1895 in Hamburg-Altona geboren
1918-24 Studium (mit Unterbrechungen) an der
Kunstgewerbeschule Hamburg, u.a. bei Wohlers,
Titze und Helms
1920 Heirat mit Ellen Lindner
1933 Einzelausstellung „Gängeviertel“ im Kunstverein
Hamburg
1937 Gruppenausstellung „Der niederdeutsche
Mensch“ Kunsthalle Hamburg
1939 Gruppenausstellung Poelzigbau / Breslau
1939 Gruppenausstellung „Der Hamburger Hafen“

◇ ◇ ◇

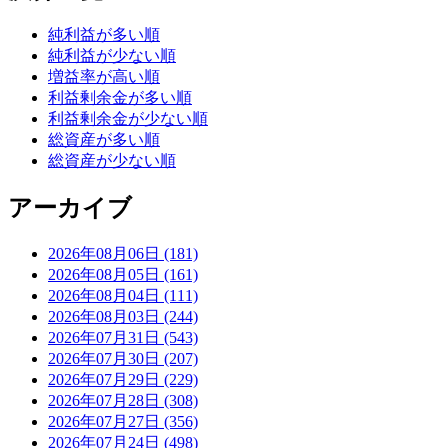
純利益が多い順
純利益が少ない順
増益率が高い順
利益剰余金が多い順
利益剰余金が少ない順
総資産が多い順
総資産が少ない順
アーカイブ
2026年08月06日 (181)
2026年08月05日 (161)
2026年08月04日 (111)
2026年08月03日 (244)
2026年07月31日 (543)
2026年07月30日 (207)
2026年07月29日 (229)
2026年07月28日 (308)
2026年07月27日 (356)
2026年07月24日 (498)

◇ ◇ ◇

Write out every line of the listing that holds the word "Gruppenausstellung".

RESPONSE BOX -
1937 Gruppenausstellung „Der niederdeutsche
1939 Gruppenausstellung Poelzigbau / Breslau
1939 Gruppenausstellung „Der Hamburger Hafen“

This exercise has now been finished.